Why Is New Jersey Seeking To Protect Interracial Marriage When It’s Not Under Threat?

Not since the rumors of Bigfoot or the Jersey Devil has there been such fearmongering in the Garden State.

AP
Mildred Loving and her husband Richard P. Loving in 1965. Their challenge to Virginia's interracial marriage ban led to a landmark Supreme Court ruling. AP

New Jersey Democrats are acting as if it’s the 1930s and their party is again enforcing its Jim Crow laws. Despite the state never having outlawed interracial marriage, the assembly is moving to protect it against a nonexistent threat from conservatives on the Supreme Court.

This effort is built on the left’s shock at the overturning of Roe v. Wade, which didn’t ban the practice of abortion but returned it to the states to decide. Now, Democrats and aligned special interest groups have seized on the court’s decision to fund-raise and demagogue, casting the 1967 Supreme Court case banning discrimination against interracial couples, Loving v. Virginia, as in mortal peril.

The American Civil Liberties Union claims — below a full-screen ad asking for donations — that “the legal reasoning that Justice Alito used to overturn Roe could be applied to undo Loving v. Virginia, signaling a new threat to interracial marriage as we know it.”

The only signaling, of course, is the virtue signaling, repeating the stunt of President Biden signing the Respect for Marriage Act to defeat this same imaginary enemy in December. It’s as if America didn’t long ago bury the slur of “miscegenation” — like President Lincoln, a Republican — under 4,000 pounds of righteous metaphorical concrete.

A September 2021 Gallup poll found a record 94 percent support intermarriage, with the percentage of white and non-white adults identical, accounting for the margin of error. Mr. Biden makes a fetish of pointing out mixed-race couples in commercials, almost as if it’s atonement for his opposition to integration through busing students, using the dog whistle that it would turn schools into “a racial jungle.”

“If people here think that this legislation was intended to be thought-provoking,” the sponsor of the intermarriage bill in New Jersey’s Assembly, John McKeon, said, “you’re right.”

Yet if citizens are pondering any danger, count me as one New Jersey resident who reckons it’s the state’s manifest problems of high taxes, crumbling roads, failing schools, and corruption under Democratic control in Trenton.

Mr.
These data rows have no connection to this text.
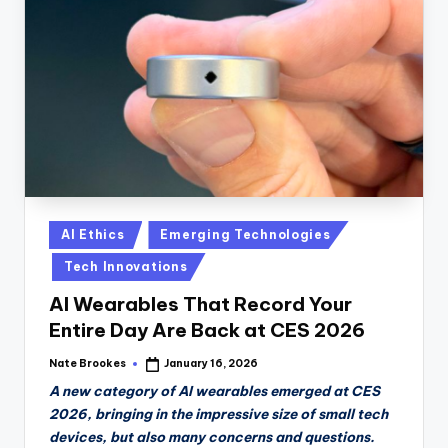
Posted
AI Ethics
Emerging Technologies
in
Tech Innovations
AI Wearables That Record Your
Entire Day Are Back at CES 2026
Nate Brookes
January 16, 2026
Posted
by
A new category of AI wearables emerged at CES
2026, bringing in the impressive size of small tech
devices, but also many concerns and questions.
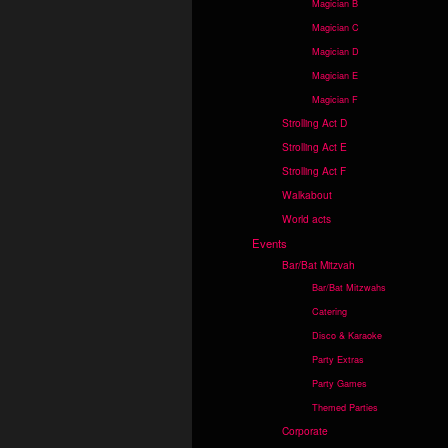
Magician B
Magician C
Magician D
Magician E
Magician F
Strolling Act D
Strolling Act E
Strolling Act F
Walkabout
World acts
Events
Bar/Bat Mitzvah
Bar/Bat Mitzwahs
Catering
Disco & Karaoke
Party Extras
Party Games
Themed Parties
Corporate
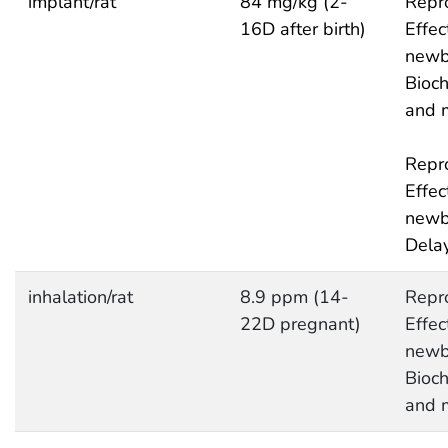
implant/rat
84 mg/kg (2-
Repro
16D after birth)
Effec
newb
Bioc
and 
Repro
Effec
newb
Delay
inhalation/rat
8.9 ppm (14-
Repro
22D pregnant)
Effec
newb
Bioc
and 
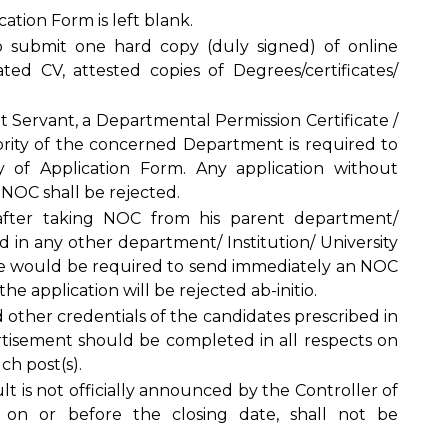
tion Form is left blank.
o submit one hard copy (duly signed) of online
ed CV, attested copies of Degrees/certificates/
.
t Servant, a Departmental Permission Certificate /
ity of the concerned Department is required to
of Application Form. Any application without
 NOC shall be rejected.
after taking NOC from his parent department/
ed in any other department/ Institution/ University
she would be required to send immediately an NOC
e application will be rejected ab-initio.
d other credentials of the candidates prescribed in
rtisement should be completed in all respects on
ch post(s).
lt is not officially announced by the Controller of
y on or before the closing date, shall not be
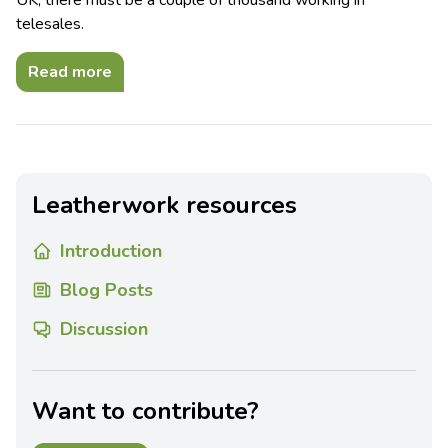
UK, there must be a couple of thousand working in
telesales.
Read more
Leatherwork resources
Introduction
Blog Posts
Discussion
Want to contribute?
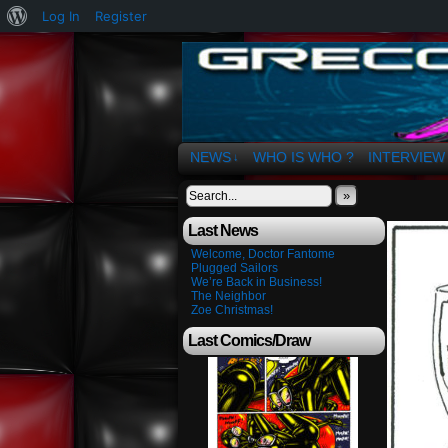
About
Log In
Register
WordPress
The Art of OSvaldo 
NEWS
WHO IS WHO ?
INTERVIEW
↓
»
Last News
Welcome, Doctor Fantome
Plugged Sailors
We’re Back in Business!
The Neighbor
Zoe Christmas!
Last Comics/Draw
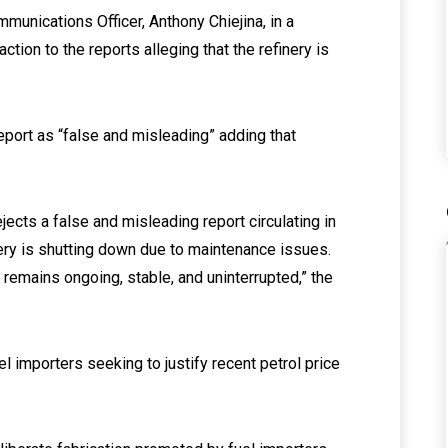
unications Officer, Anthony Chiejina, in a
ion to the reports alleging that the refinery is
eport as “false and misleading” adding that
ects a false and misleading report circulating in
nery is shutting down due to maintenance issues.
 remains ongoing, stable, and uninterrupted,” the
el importers seeking to justify recent petrol price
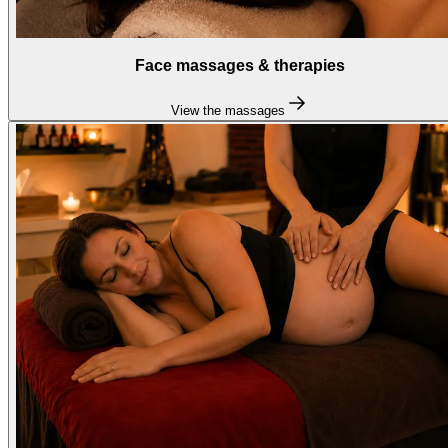
Face massages & therapies
View the massages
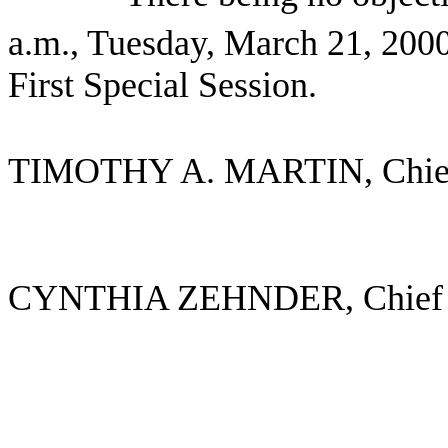
a.m., Tuesday, March 21, 2000
First Special Session.
TIMOTHY A. MARTIN, Chie
CYNTHIA ZEHNDER, Chief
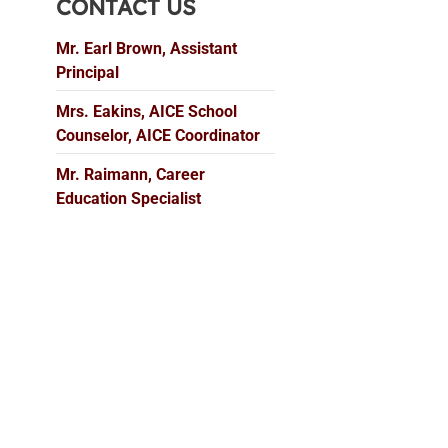
CONTACT US
Mr. Earl Brown, Assistant
Principal
Mrs. Eakins, AICE School
Counselor, AICE Coordinator
Mr. Raimann, Career
Education Specialist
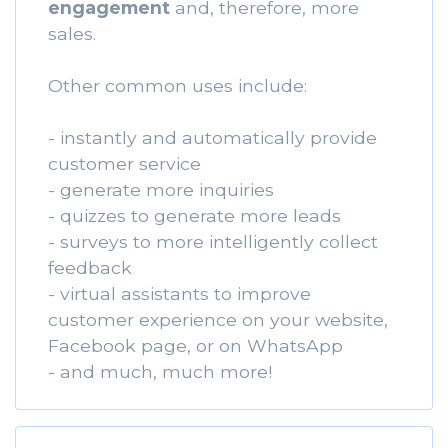
engagement
and, therefore, more
sales.
Other common uses include:
- instantly and automatically provide
customer service
- generate more inquiries
- quizzes to generate more leads
- surveys to more intelligently collect
feedback
- virtual assistants to improve
customer experience on your website,
Facebook page, or on WhatsApp
- and much, much more!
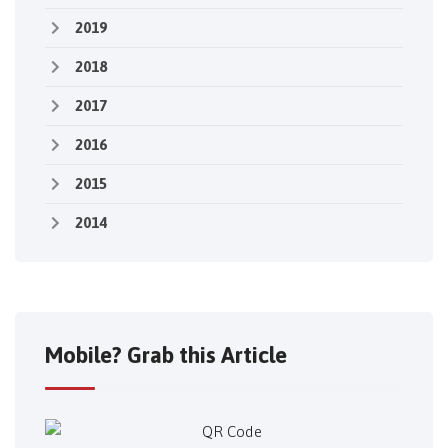
2019
2018
2017
2016
2015
2014
Mobile? Grab this Article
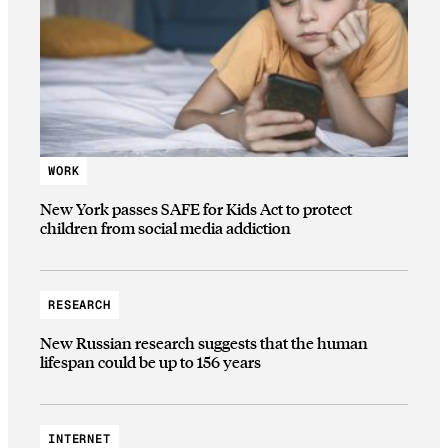
WORK
New York passes SAFE for Kids Act to protect
children from social media addiction
RESEARCH
New Russian research suggests that the human
lifespan could be up to 156 years
INTERNET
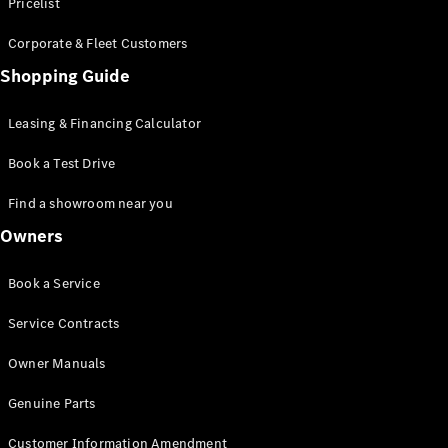
S-Class
Pricelist
Saloon
Corporate & Fleet Customers
Long
Mercedes-
Shopping Guide
Maybach
New
S-Class
Leasing & Financing Calculator
SUV
Book a Test Drive
Find a showroom near you
Owners
All SUVs
Book a Service
Mercedes-
Maybach
Electric
Service Contracts
EQS
GLA
Owner Manuals
GLB
Electric
GLB
Genuine Parts
GLC
Electric
GLC
Customer Information Amendment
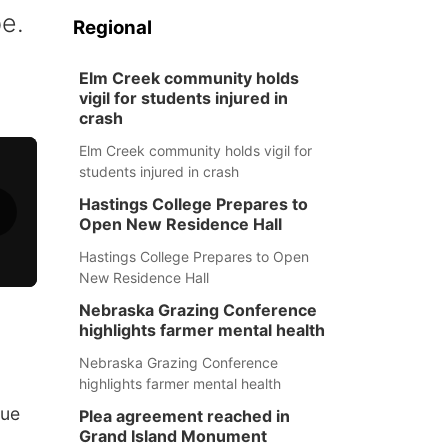
pe.
Regional
Elm Creek community holds
vigil for students injured in
crash
Elm Creek community holds vigil for
students injured in crash
Hastings College Prepares to
Open New Residence Hall
Hastings College Prepares to Open
New Residence Hall
Nebraska Grazing Conference
highlights farmer mental health
Nebraska Grazing Conference
highlights farmer mental health
cue
Plea agreement reached in
Grand Island Monument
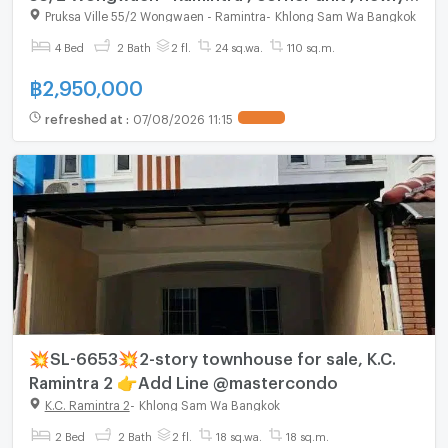
renovated , Bang Chan , Khlong Sam Wa ,
Pruksa Ville 55/2 Wongwaen - Ramintra
-
Khlong Sam Wa Bangkok
Bangkok , CX-157533 ✅ Live chat with us ADD
4 Bed
2 Bath
2 fl.
24 sq.wa.
110 sq.m.
LINE @connexproperty ✅
฿
2,950,000
refreshed at
:
07/08/2026 11:15
💥SL-6653💥2-story townhouse for sale, K.C.
Ramintra 2 👉Add Line @mastercondo
K.C. Ramintra 2
-
Khlong Sam Wa Bangkok
2 Bed
2 Bath
2 fl.
18 sq.wa.
18 sq.m.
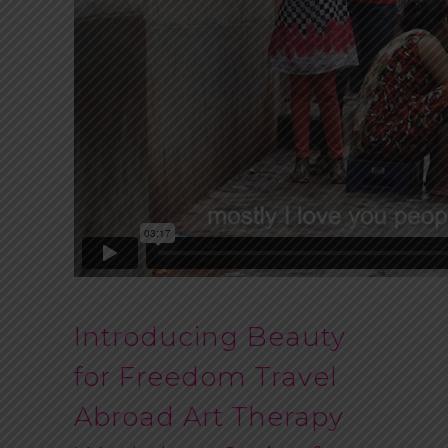
Introducing Beauty
for Freedom Travel
Abroad Art Therapy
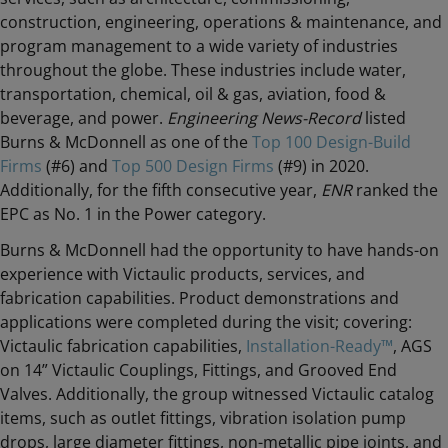
construction, engineering, operations & maintenance, and
program management to a wide variety of industries
throughout the globe. These industries include water,
transportation, chemical, oil & gas, aviation, food &
beverage, and power.
Engineering News-Record
listed
Burns & McDonnell as one of the
Top 100 Design-Build
Firms
(#6) and
Top 500 Design Firms
(#9) in 2020.
Additionally, for the fifth consecutive year,
ENR
ranked the
EPC as No. 1 in the Power category.
Burns & McDonnell had the opportunity to have hands-on
experience with Victaulic products, services, and
fabrication capabilities. Product demonstrations and
applications were completed during the visit; covering:
Victaulic fabrication capabilities,
Installation-Ready™
, AGS
on 14” Victaulic Couplings, Fittings, and Grooved End
Valves. Additionally, the group witnessed Victaulic catalog
items, such as outlet fittings, vibration isolation pump
drops, large diameter fittings, non-metallic pipe joints, and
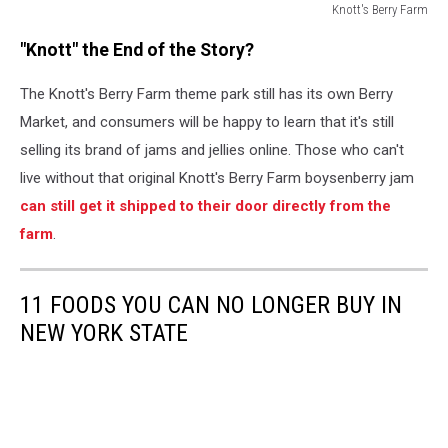
Knott's Berry Farm
Knott's
"Knott" the End of the Story?
Berry
Farm
The Knott's Berry Farm theme park still has its own Berry
Market, and consumers will be happy to learn that it's still
selling its brand of jams and jellies online. Those who can't
live without that original Knott's Berry Farm boysenberry jam
can still get it shipped to their door directly from the
farm
.
11 FOODS YOU CAN NO LONGER BUY IN
NEW YORK STATE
McKeon’s bill is an attempt by the state’s Democrats to cast themselves as standing with the 94 percent against the tiny fringe of all races who say — in the words of those segregationists that Mr. Biden often speaks of with such fondness — “Stick to your own kind.”

It’s unfortunate to have to mention that three of the nine members of the Supreme Court — Justices Clarence Thomas, Sonia Sotomayor, and Ketanji Brown Jackson — married partners of other racial backgrounds, while Chief Justice Roberts adopted two Hispanic children and Justice Amy Coney Barrett two from Haiti. Yet New Jersey Democrats pushing this pointless legislation ignore our blended court, as it would dim the virtue signal.

“However unlikely that the right to an interracial marriage would be threatened in this state,” the chairman of the Assembly’s Judiciary Committee, Raj Mukherji, said, as if it’s not already protected by federal law, “if you agree that such a prohibition would be immoral, what’s the harm in codifying that into state law?”

The harm is digging up the ghosts of yesterday’s Democratic Party, fanning a false fear, and blaming it on the Republicans of today. It’s not just that its divisiveness dashes hopes that Mr. Biden meant it when he promised to unify the country. This bill tells multiracial children — a demographic increasing faster than any other, according to the Census — that their families may be torn asunder at any moment.

Tormenting those kids seems not to trouble the sleep of those Democrats backing the legislation. They’ve introduced the bill and they’ll get the credit, since no Republican will dare vote against the farce, enabling Messrs. Mukherji and McKeon and others to fundraise on having “saved” something that faced no real danger in the first place.

There’s less evidence of a monster out to tear apart multiracial couples and families than there is of Bigfoot’s existence or of the mythical Jersey Devil in the Pine Barrens, but perhaps if Trenton Democrats could convince citizens of their state that those creatures are Republicans, they’d propose a law banning them, too.